>>>>
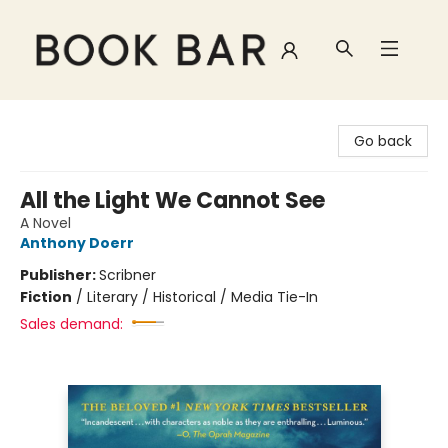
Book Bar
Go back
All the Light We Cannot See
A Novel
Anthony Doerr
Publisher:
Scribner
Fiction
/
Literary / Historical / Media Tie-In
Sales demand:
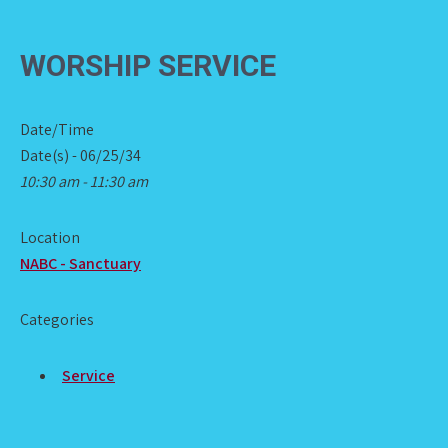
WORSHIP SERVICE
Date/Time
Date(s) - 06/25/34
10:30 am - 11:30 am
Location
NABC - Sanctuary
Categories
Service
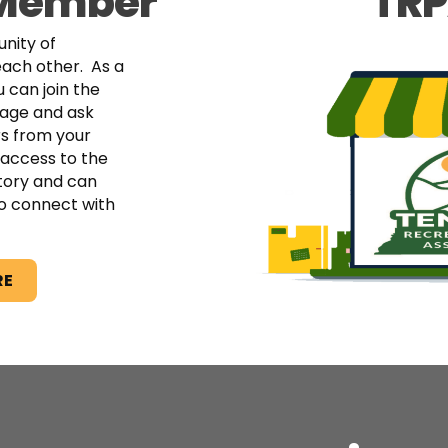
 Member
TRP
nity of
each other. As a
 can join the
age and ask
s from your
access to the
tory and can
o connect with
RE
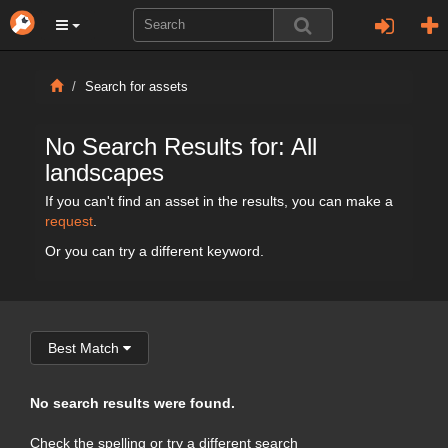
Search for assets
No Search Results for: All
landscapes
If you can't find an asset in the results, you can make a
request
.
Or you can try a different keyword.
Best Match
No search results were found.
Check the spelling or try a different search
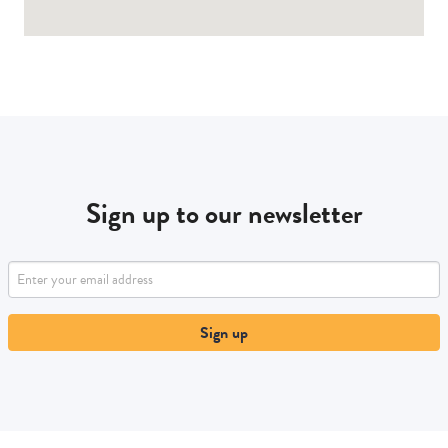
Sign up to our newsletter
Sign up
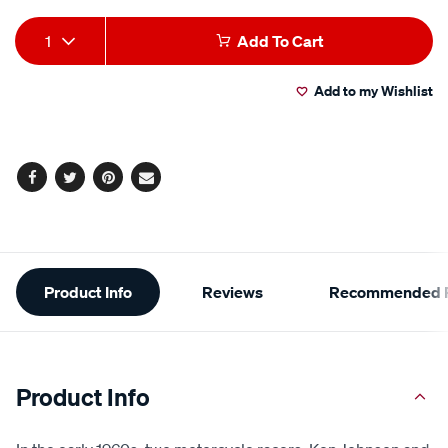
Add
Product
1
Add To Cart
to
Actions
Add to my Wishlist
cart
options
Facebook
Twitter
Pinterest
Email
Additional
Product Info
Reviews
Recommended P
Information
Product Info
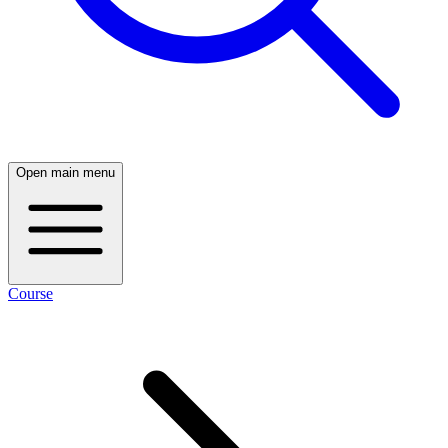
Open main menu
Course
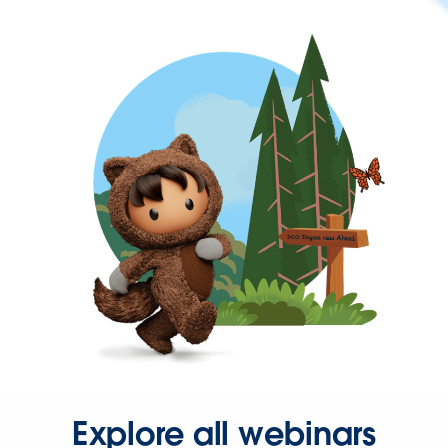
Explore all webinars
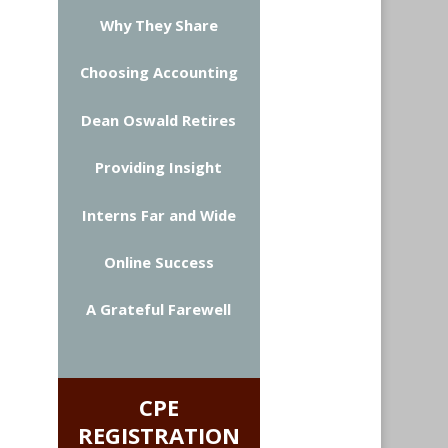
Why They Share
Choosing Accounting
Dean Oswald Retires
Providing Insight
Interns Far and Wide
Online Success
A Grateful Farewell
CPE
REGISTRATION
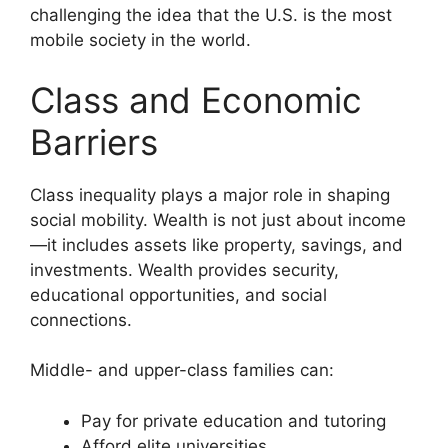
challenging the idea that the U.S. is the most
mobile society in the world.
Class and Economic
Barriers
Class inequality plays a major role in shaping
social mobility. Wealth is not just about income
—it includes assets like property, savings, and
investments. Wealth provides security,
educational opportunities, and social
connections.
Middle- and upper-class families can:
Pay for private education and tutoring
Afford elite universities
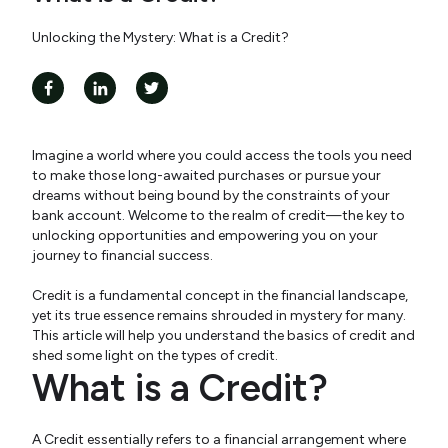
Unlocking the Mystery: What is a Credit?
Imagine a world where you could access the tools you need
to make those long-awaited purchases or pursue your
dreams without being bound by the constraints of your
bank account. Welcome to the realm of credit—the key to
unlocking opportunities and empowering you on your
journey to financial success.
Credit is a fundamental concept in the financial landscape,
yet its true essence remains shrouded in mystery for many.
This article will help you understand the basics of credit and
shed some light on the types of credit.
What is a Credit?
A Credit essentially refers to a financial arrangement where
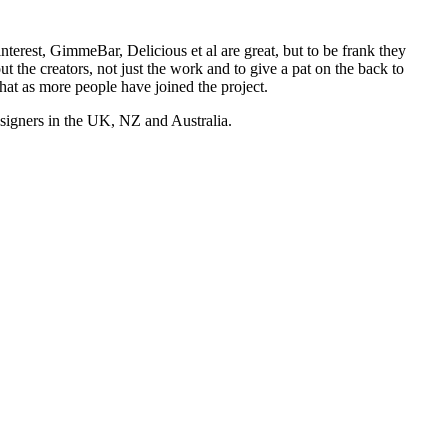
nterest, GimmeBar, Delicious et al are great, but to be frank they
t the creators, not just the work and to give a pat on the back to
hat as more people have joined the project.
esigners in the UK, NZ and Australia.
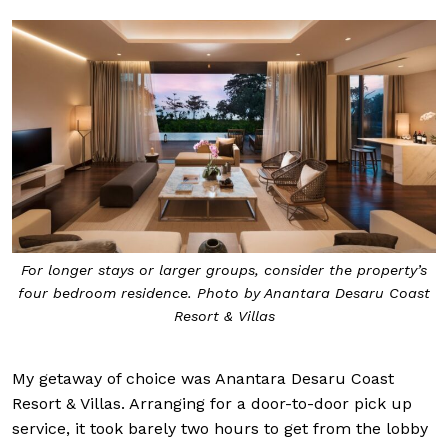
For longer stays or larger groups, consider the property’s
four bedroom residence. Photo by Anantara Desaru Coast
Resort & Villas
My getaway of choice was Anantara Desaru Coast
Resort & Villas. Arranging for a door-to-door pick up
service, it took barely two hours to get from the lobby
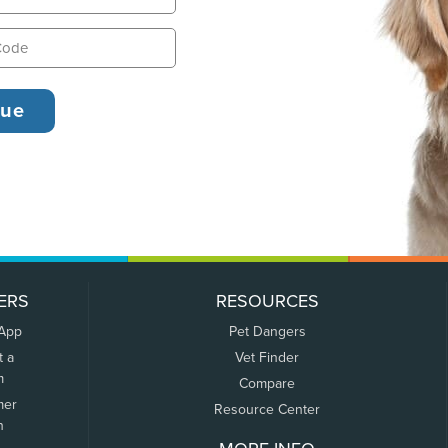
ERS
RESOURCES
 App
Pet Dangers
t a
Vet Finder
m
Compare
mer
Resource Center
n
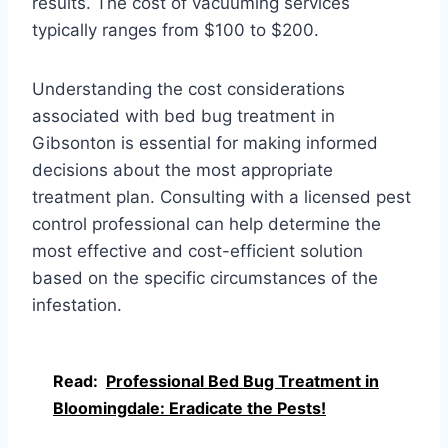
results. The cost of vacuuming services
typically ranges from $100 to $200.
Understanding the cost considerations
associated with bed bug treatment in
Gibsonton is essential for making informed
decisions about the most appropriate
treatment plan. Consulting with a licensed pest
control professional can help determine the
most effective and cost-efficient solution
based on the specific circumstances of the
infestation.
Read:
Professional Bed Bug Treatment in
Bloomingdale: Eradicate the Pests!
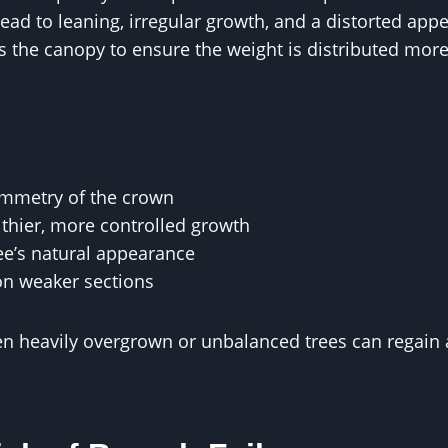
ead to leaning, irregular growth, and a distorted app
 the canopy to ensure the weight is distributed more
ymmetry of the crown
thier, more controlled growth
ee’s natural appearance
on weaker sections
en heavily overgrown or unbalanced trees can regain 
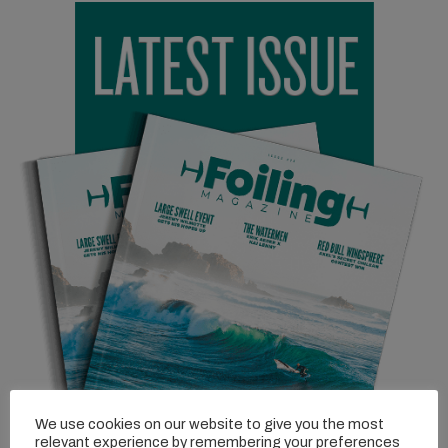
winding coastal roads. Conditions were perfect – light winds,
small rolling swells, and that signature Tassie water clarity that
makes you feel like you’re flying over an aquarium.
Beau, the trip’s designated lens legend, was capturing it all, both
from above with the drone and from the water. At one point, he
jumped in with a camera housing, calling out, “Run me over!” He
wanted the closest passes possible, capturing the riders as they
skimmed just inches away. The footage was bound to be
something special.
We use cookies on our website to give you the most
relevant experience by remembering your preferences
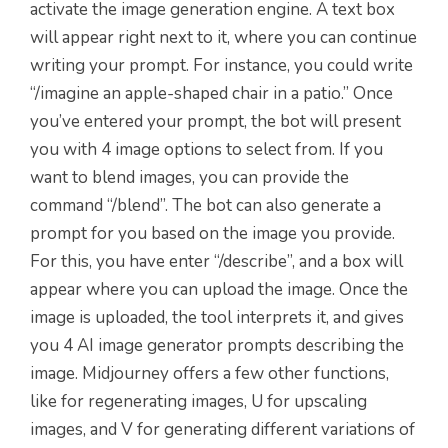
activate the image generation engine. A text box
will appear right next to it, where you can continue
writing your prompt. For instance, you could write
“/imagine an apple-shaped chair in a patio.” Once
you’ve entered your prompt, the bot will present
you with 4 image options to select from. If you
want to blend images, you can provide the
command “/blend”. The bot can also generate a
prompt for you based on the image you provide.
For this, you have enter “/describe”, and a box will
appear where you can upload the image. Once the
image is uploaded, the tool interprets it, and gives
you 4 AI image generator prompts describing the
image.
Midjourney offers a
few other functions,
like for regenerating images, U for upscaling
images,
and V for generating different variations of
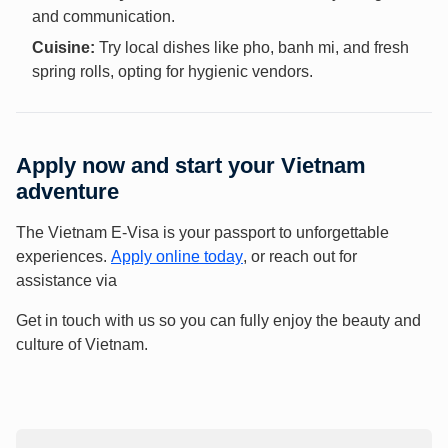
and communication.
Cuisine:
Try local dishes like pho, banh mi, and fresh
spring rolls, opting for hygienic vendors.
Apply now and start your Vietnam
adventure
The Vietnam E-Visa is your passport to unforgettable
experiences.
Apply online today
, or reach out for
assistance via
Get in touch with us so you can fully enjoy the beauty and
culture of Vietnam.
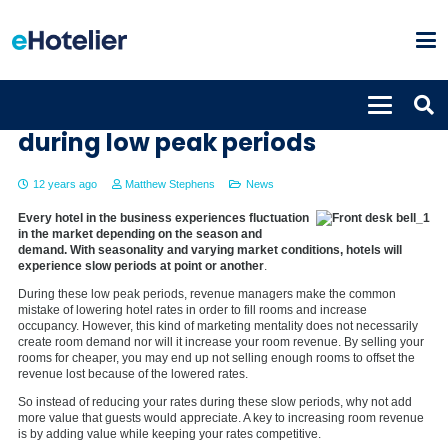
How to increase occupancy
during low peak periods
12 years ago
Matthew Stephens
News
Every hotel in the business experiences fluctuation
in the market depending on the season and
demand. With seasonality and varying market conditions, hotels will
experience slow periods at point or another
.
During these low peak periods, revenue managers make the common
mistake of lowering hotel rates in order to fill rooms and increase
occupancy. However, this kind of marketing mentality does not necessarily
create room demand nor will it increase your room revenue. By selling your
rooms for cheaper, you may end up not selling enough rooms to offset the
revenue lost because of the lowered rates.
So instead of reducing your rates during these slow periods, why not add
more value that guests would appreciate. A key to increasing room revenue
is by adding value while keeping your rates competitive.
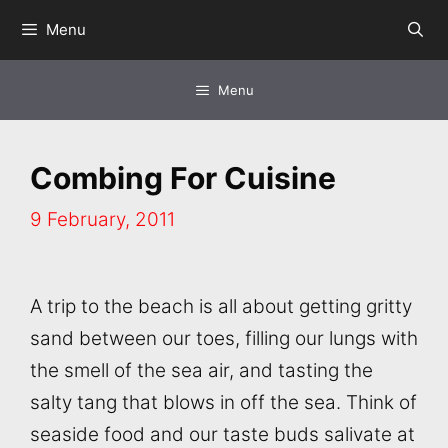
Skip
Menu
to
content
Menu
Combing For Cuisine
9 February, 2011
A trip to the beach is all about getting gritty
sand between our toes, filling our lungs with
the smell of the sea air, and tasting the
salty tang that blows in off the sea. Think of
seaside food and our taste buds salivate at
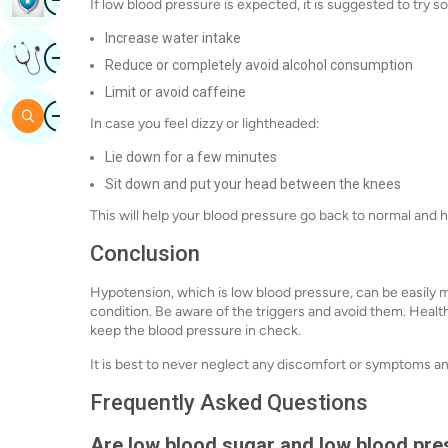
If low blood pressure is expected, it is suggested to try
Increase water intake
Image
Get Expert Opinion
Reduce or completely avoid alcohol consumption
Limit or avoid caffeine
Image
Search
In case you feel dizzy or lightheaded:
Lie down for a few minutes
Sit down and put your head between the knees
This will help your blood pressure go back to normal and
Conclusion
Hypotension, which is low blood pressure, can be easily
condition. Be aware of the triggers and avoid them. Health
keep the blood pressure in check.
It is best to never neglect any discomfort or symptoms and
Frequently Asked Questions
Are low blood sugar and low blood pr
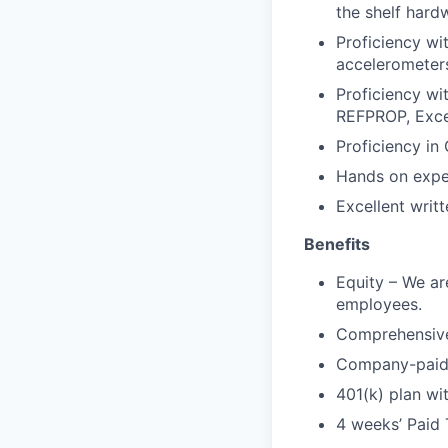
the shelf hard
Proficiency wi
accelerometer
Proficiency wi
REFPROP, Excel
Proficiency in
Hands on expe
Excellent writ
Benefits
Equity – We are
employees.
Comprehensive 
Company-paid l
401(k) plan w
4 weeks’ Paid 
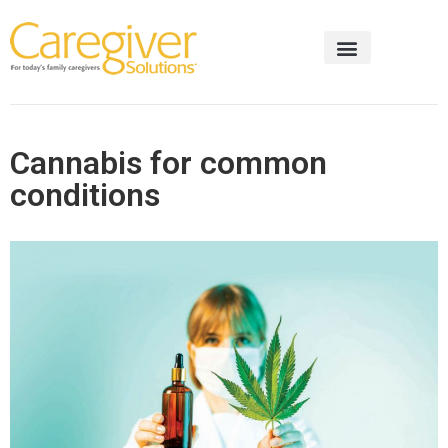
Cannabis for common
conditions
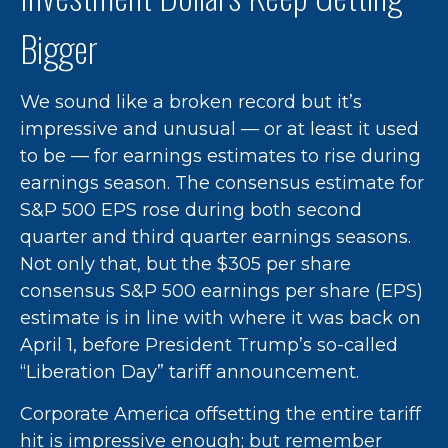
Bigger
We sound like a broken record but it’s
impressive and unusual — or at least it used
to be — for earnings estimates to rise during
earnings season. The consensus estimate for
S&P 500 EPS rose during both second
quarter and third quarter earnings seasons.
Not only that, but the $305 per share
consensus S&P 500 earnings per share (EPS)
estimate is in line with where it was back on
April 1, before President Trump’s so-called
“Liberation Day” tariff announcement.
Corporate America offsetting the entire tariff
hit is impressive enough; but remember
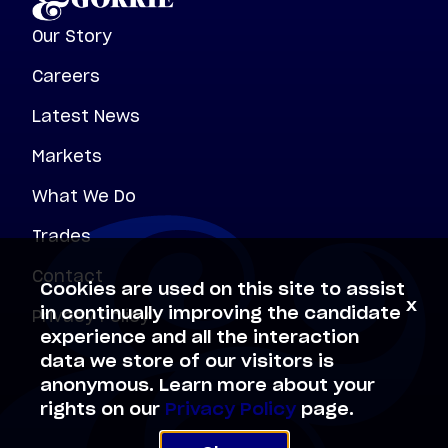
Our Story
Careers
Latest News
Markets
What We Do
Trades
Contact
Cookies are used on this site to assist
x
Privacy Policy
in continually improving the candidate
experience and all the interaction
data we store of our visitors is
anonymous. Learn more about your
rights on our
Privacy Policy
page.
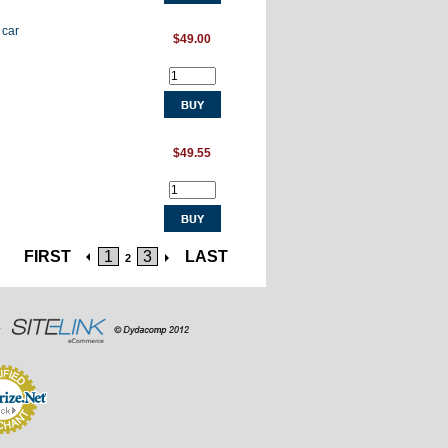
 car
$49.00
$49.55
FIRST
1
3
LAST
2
<<<<
Which lines in the records above contain the string "experiences"? Copy them.

experiences.
Every hotel in the business experiences fluctuation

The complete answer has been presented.